Only the lines holding the string "için" are needed; copy each of them from the data.

Top of Material shown

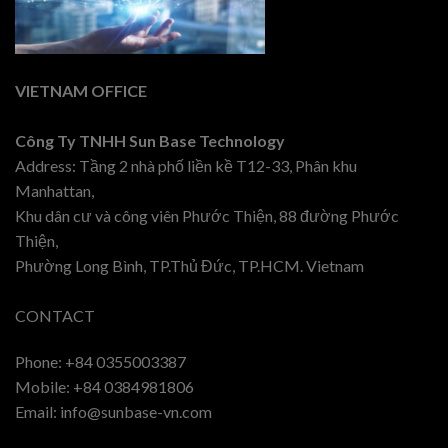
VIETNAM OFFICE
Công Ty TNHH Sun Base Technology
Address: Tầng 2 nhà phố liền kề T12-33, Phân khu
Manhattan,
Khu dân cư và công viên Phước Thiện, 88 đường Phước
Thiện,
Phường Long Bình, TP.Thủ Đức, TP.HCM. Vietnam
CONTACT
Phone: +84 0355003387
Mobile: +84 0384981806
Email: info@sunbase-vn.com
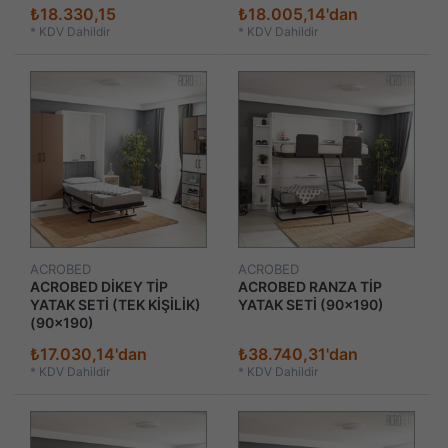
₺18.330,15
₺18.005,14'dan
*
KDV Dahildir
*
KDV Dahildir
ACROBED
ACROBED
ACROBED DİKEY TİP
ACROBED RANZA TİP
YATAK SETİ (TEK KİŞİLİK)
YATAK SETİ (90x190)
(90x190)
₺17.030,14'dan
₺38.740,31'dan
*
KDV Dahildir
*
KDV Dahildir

Bottom of Material shown
Top of Material shown

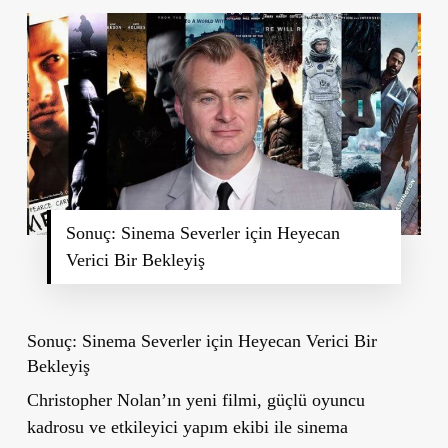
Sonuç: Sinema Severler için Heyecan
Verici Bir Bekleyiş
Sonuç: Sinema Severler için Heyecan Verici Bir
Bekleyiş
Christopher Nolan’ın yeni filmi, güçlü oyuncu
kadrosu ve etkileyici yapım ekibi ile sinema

Bottom of Material shown

* Solution to this problem:
Sonuç: Sinema Severler için Heyecan
Sonuç: Sinema Severler için Heyecan Verici Bir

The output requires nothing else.